Two ESTACA teams at the ISAE Group schools’ drone challenge
The ISAE Group (ISAE-SUPAERO, ISAE-ENSMA, ISAE-SUPMECA, Ecole de l’Air et de l’Espace, ENAC and ESTACA) organized its very first Drone Challenge at the end of November in partnership with GIFAS. The event enabled students from member schools to meet, exchange and compete in a drone race.
Developing an autonomous drone
Each school enters two teams in the competition. In July, all registered participants received a link to access the drone racing simulator developed by Pierre-Yves Brulin, a doctoral student at ESTACA’LAB, and the PYTHON basic code (programming language) to control the drone developed by Fouad Khenfri, a teacher-researcher at ESTACA’LAB. Some teams also used SIMULINK code (a model-based development tool for engineering systems) to control the drone.
The code provided works for simple scenarios and routes. The students taking part in the competition had to learn this code and develop its functions to make the drone autonomous and fast. First, the students developed the algorithm on a simulator by exploring different routes. In October, each team received a drone (Tello EDU) to test the algorithm and configure it on a real drone.
The teams improved their program so that the drone could cover the route autonomously with different trajectories, passing through doors and arches and doing turns during the race, to finish the course as quickly as possible.
Competing and exchanging with other ISAE Group schools
Following manual piloting and calibration tests of the algorithm, the participants only discovered the course at the final moment.
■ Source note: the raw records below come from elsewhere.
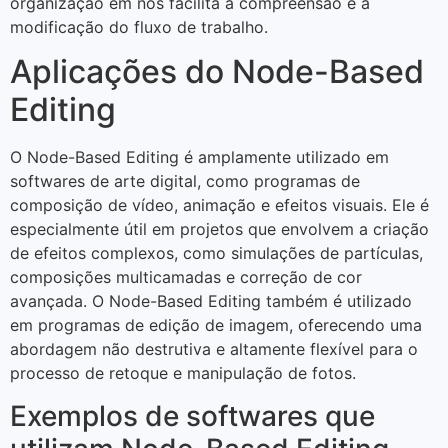
organização em nós facilita a compreensão e a
modificação do fluxo de trabalho.
Aplicações do Node-Based
Editing
O Node-Based Editing é amplamente utilizado em
softwares de arte digital, como programas de
composição de vídeo, animação e efeitos visuais. Ele é
especialmente útil em projetos que envolvem a criação
de efeitos complexos, como simulações de partículas,
composições multicamadas e correção de cor
avançada. O Node-Based Editing também é utilizado
em programas de edição de imagem, oferecendo uma
abordagem não destrutiva e altamente flexível para o
processo de retoque e manipulação de fotos.
Exemplos de softwares que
The 10 teams were judged on the speed of the drone with a time trial to determine the winning team.
The event was also an opportunity to discuss drones in general within the group. Alban Galabert, head of ESTACA’s aeronautics program, spoke about the insertion of drones in airspace. Pierre-Yves BRULIN, a 2019 ESTACA graduate, presented his research thesis at ESTACA’LAB entitled “Design and optimization of an intelligent and scalable modular drone” in collaboration with the company Hexadrone, as part of CIFRE (Industrial Conventions for Training through Research) funding.